Interest rates and bond prices have an inverse relationship; so when one goes up, the other goes down. The question is: How does the prevailing market interest rate affect the value of a bond you already own or a bond you want to buy from or sell to someone else? The answer lies in the concept of opportunity cost. Investors constantly compare the returns on their current investments to what they could get elsewhere in the market.

As market interest rates change, a bond's coupon rate—which, remember, is fixed—becomes more or less attractive to investors, who are therefore willing to pay more or less for the bond itself. Let's look at an example. After evaluating your investment alternatives, you decide this is a good deal, so you purchase a bond at its par value: What if rates go up?

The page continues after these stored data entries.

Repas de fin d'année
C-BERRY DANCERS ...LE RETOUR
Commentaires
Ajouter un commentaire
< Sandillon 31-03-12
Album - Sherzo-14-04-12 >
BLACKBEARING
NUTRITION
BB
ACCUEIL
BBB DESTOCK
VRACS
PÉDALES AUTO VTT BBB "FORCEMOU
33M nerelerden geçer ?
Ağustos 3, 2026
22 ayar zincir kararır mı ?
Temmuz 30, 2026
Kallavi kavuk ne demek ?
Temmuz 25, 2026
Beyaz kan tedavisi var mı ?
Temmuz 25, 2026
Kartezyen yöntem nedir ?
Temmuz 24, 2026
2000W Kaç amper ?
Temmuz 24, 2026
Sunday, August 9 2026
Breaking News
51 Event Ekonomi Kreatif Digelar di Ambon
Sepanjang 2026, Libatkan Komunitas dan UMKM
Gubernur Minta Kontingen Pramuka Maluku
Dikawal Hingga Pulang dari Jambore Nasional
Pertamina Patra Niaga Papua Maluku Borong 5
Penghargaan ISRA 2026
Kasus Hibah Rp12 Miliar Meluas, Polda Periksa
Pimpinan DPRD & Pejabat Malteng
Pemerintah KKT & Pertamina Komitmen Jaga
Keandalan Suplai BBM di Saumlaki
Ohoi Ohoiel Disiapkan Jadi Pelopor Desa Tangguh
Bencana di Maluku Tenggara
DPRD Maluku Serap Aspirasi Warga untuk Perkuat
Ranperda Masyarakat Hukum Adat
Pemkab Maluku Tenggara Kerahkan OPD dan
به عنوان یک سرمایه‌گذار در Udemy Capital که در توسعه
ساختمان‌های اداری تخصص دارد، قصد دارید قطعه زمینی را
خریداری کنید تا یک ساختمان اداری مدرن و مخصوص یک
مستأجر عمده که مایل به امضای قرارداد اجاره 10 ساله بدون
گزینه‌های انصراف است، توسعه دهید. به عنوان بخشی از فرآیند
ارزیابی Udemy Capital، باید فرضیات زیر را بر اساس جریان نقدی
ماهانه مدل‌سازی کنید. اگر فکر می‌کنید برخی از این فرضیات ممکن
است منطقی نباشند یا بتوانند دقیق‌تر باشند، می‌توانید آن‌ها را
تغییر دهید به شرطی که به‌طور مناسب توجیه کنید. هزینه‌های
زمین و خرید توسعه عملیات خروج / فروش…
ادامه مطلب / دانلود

The Difference Between a Bond's Yield Rate and Its Coupon Rate

Now let's suppose that later that year, interest rates in general go up. What if rates fall? It would be priced at a premium, since it would be carrying a higher interest rate than what was currently available on the market. Of course, many other factors go into determining the attractiveness of a particular bond: But the important thing to remember is that change occurs in market interest rates virtually every day. The movement of bond prices and bond yields is simply a reaction to that change.